The change is reflected in the position of the Jews of the diaspora, not so much in the attitude of non-Jews toward them as in their attitude toward themselves, which is the important thing. Sovereignty in Israel has imparted dignity, confidence, self-respect and a straighter stature to Jews wherever they live. They cannot be the same convenient butt for persecution as during the vulnerable twenty centuries of statelessness, not because anti-Semitism will disappear—it is too useful a vent when for one reason or another societies become disturbed and vengeful—but because Jews will no longer
feel
like victims. It is the vulnerable and the helpless who invite persecution, but since re-acquiring sovereignty, Jews outside as well as inside Israel have gained the courage and confidence for self-defense.

The second transformation has been negative in that a consequence of nationhood has been to make the Jews like other nations. To sustain and defend their state, they have had to use the world’s methods, and to have recourse to force that their neighbors have used against them. The dream of a fruitful, peaceful nation that drew the early Zionists has not been allowed realization. Subjected to attack, Israel has had to make itself stronger and more effective in the use of force than its surrounding enemies. This has aroused cries of moral outrage abroad as if Israel had introduced something new and horrid into the relations of states and into the affairs of men. Israeli settlements in occupied territory have been virtuously denounced by Americans with short memories of how Texas was settled and then annexed when no question of survival was at stake.

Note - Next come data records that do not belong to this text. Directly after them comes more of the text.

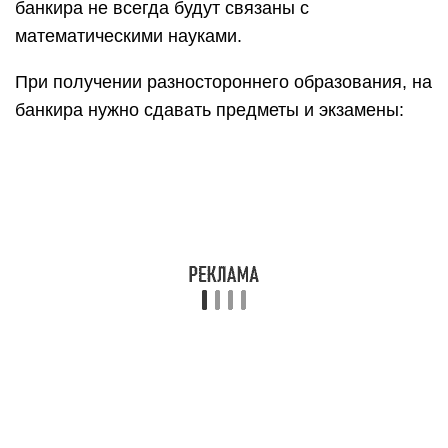
банкира не всегда будут связаны с
математическими науками.
При получении разностороннего образования, на
банкира нужно сдавать предметы и экзамены:
Математика, русский и обществознание – для
первого диплома, связанного с экономической
деятельностью и трудоустройства в банк на
рядовую позицию;
Иностранный язык, литература – для
получения второго диплома и образования в
области журналистики, лингвистики и
психологии;
Физика и информатика – для получения
второго и/или третьего диплома в области IT.
Такой вот непростой путь может быть нужно
пройти, чтобы работать в банке на высших
позициях.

Survival has been the strongest Jewish principle since the dispersion of the ten tribes, the first fall of the Temple, the Babylonian exile, the Roman conquest, the second exile, and through the long centuries of Christianity’s odium and its injuries. With Israel reconstituted at long last, the principle is not likely to be abandoned now, regardless of the breast-beating of Jacobo Timerman. To become like other nations has been the tragedy of statehood, the price of avoiding the greater tragedy of disappearance.

—B
ARBARA
T
UCHMAN
    Cos Cob, Connecticut
    June 1983

FOREWORD

The origins of Britain’s role in the restoration of Israel, which is the subject of the following pages, are to be found in two motives, religious and political. One was a debt of conscience owed to the people of the Bible, the other was the strategy of empire which required possession of their land. In 1917 in the course of battle against the Turks, Britain found herself faced with the most delicate conquest in all imperial history. She could have taken Palestine without bothering about its ancient proprietors. Instead, before Allenby entered Jerusalem, Britain, in an odd gesture known as the Balfour Declaration, declared that the country would be open to resettlement by the Jews. As a voluntary assumption of an obligation by a conqueror to a stateless people, the Declaration was something new in the pattern of protectorates. Although later repudiated by its sponsors, it led to an event unique in history, the recreation of a state after a lapse of sovereignty more than two thousand years long.

Palestine, the Holy Land, the source of the Judaeo-Christian civilization of the Western world, had too much history to be conquered in that fit of absence of mind in which Britain, according to a celebrated epigram, had managed her other conquests. It had been the battleground of Hebrews and Assyrians, Greeks and Persians, Romans and Syrians, Saracens and Franks, Turks and Europeans. More blood has been shed for Palestine than for any other spot
on earth. To Protestant England it was not only, as Lord Curzon said, the “holiest space of ground on the face of the globe,” the land of the Scriptures, the land of the Crusades, the land “to which all our faces are turned when we are finally laid in our graves in the churchyard.” It was also the geographical junction between East and West, the bridgehead between three continents, the focal point in the strategy of empire, the area necessary to the defense of the Suez Canal, the road to India and the oil fields of Mosul.